Intelligence is one of the most important predictors of education and life outcomes. In fact, having more intelligence is virtually never detrimental as my colleagues Matt Brown, Christopher Chabris, and I demonstrated in a recent preprint. From a scientific perspective and from the purview of intelligence researchers, then, it seems odd that intelligence research just hasn’t really been fruitfully integrated yet into US education policy and practice.
Despite this, practitioners and policymakers probably have their reasons for not integrating scientific information, including research from the field of intelligence. What other perspectives might shed light on why intelligence has not yet been integrated into American education policy and practice?

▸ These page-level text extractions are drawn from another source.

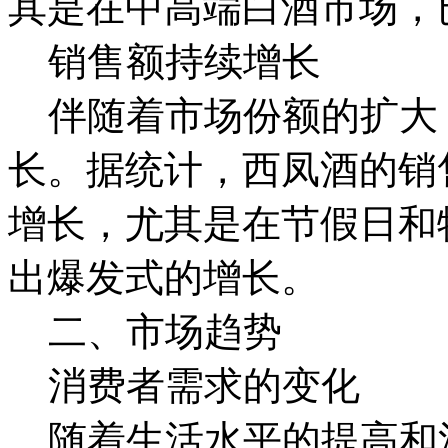
其是在中高端白酒市场，
销售额持续增长
伴随着市场份额的扩大
长。据统计，西凤酒的销
增长，尤其是在节假日和
出爆发式的增长。
二、市场趋势
消费者需求的变化
随着生活水平的提高和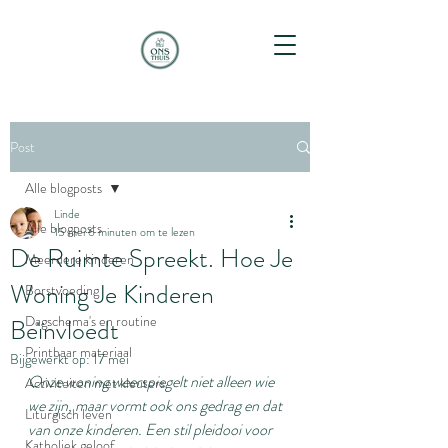
Post
Alle blogposts
Linde
Alle blogposts
15 mei
6 minuten om te lezen
De Ruimte Spreekt. Hoe Je
Meerdere kinderen
Woning Je Kinderen
Borstvoeding
Dagschema's en routine
Beïnvloedt
Printbaar materiaal
Bijgewerkt op:
17 mei
Onze woning weerspiegelt niet alleen wie 
Activiteiten met kleuters
we zijn, maar vormt ook ons gedrag en dat 
Liturgisch leven
van onze kinderen. Een stil pleidooi voor 
Katholiek geloof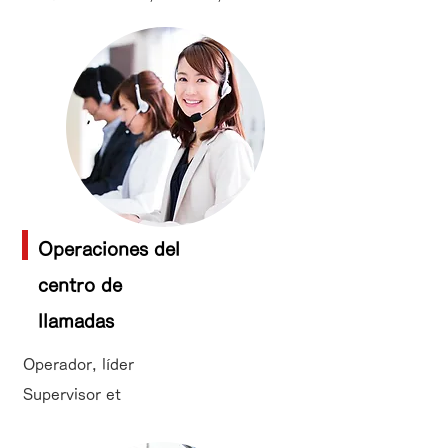
Operaciones del
centro de
llamadas
Operador, líder
Supervisor et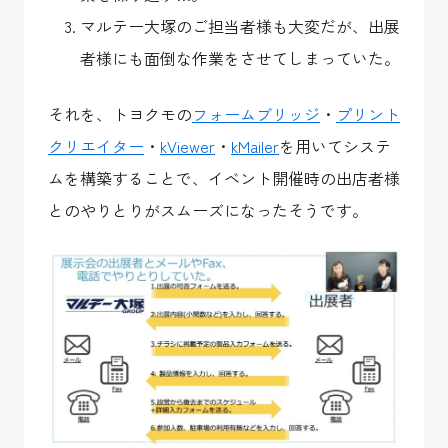
マルテー大塚のご担当者様も大変だが、出展
者様にも面倒な作業をさせてしまっていた。
それを、トヨクモの
フォームブリッジ
・
プリント
クリエイター
・
kViewer
・
kMailer
を用いてシステ
ムを構築することで、イベント開催時の出店者様
とのやりとりがスムーズになったそうです。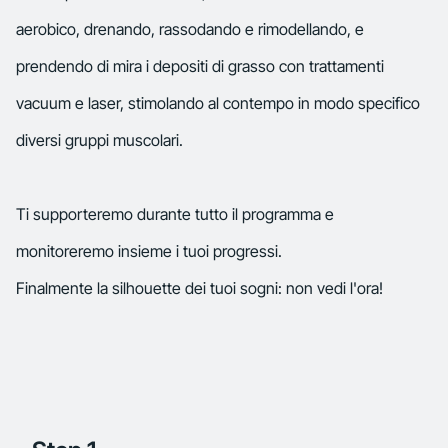
aerobico, drenando, rassodando e rimodellando, e
prendendo di mira i depositi di grasso con trattamenti
vacuum e laser, stimolando al contempo in modo specifico
diversi gruppi muscolari.
Ti supporteremo durante tutto il programma e
monitoreremo insieme i tuoi progressi.
Finalmente la silhouette dei tuoi sogni: non vedi l'ora!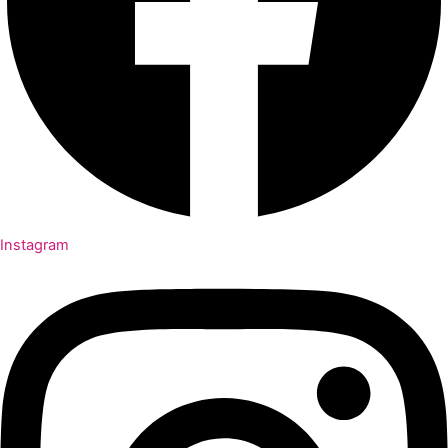
Instagram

That’s what my colleague Robert Maranto and I recently attempted to do in our article titled “Why Intelligence is Missing From American Education Policy and Practice, and What Can Be Done About It." The full article is open access and here is the abstract:
“To understand why education as a field has not incorporated intelligence, we must consider the field’s history and culture. Accordingly, in this cross-disciplinary collaboration between a political scientist who studies institutions and a psychologist who studies intelligence, we outline how the roots of contemporary American Educational Leadership as a field determine its contemporary avoidance of the concept of intelligence. Rooted in early 20th century progressivism and scientific management, Educational Leadership theory envisions professionally run schools as “Taylorist” factories with teaching and leadership largely standardized, prioritizing compliance over cognitive ability among educators. Further, the roots of modern education theory do not see the intelligence of students as largely malleable. Hence, prioritizing intelligence is viewed as elitist. For more than a century, these assumptions have impacted recruitment into education as a profession. We conclude with ideas about how to bring intelligence into mainstream schooling, within the existing K-12 education institutional context. We believe that better integration of intelligence and broader individual differences research in education policy and practice would lead to more rapid advances to finding evidence based solutions to help children.”

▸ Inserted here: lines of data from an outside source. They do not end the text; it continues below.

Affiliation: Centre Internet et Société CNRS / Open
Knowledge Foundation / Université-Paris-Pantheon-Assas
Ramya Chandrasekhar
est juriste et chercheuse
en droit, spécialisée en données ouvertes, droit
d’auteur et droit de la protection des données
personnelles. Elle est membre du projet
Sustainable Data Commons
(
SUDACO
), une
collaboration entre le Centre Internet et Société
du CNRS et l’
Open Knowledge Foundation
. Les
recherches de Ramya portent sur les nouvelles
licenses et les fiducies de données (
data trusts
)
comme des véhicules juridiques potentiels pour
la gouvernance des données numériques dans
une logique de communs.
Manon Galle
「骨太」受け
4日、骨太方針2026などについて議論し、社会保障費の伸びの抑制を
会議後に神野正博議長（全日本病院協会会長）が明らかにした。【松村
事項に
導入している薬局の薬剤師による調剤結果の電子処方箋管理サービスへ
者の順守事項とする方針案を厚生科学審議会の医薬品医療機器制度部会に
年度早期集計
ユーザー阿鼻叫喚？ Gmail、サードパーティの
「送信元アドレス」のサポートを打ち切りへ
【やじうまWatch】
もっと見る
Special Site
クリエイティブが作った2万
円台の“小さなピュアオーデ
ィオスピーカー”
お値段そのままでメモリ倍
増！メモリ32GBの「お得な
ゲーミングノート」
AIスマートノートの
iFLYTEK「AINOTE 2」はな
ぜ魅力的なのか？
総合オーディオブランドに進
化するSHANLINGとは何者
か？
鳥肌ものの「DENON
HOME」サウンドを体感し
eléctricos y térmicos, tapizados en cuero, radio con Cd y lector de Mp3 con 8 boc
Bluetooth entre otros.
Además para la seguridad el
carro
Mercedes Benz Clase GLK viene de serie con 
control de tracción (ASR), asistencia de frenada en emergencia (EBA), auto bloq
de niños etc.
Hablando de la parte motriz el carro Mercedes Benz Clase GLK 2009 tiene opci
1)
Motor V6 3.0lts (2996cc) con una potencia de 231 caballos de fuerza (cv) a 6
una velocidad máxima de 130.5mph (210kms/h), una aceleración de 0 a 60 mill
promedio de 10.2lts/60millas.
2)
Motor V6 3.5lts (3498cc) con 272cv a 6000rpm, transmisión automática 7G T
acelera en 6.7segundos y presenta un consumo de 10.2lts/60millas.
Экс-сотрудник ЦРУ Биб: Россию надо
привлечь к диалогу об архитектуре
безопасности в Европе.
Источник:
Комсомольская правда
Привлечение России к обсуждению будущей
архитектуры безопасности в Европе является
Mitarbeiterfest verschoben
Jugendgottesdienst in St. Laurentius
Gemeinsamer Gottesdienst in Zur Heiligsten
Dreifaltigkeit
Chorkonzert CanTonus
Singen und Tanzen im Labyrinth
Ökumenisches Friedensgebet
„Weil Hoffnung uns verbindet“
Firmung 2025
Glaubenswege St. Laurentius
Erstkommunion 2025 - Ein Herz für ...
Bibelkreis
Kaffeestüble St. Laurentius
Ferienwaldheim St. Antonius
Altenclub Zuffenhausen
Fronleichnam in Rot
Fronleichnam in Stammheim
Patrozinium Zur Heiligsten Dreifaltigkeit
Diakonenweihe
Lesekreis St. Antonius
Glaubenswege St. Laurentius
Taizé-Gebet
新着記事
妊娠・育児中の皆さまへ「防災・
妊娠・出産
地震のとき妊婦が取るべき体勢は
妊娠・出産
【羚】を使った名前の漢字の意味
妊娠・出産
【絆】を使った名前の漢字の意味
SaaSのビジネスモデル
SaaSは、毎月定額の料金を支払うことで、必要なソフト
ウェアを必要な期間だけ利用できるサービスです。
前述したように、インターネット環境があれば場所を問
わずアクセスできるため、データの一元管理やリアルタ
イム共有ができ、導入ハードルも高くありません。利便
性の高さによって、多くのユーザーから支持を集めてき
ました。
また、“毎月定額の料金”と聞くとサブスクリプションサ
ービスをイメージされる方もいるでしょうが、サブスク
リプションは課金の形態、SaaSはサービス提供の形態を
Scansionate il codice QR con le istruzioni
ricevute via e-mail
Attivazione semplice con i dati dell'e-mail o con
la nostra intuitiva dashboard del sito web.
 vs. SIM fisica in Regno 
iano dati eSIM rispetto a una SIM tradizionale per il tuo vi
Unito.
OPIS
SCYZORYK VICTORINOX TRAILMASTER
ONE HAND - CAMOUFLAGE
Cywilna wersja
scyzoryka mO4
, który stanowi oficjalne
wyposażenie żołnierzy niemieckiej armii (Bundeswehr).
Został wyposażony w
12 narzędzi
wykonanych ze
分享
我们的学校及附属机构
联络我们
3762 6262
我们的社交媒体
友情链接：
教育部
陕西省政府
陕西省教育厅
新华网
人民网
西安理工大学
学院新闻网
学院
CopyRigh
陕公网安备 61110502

History and culture are lenses that are useful to help explain why one established body of work in a specific area may simply not be integrated into another. However, this is just one example, and certainly, there are many other instances, especially in academia, where siloed information in one domain is useful in another, but for whatever reason has not yet been properly integrated. This highlights the importance of multidisciplinary collaborations generally and thinking beyond “disciplinary blinders.”
References
Maranto, R., & Wai, J. (2020). Why intelligence is missing from American education policy and practice, and what can be done about it. Journal of Intelligence, 8, 2.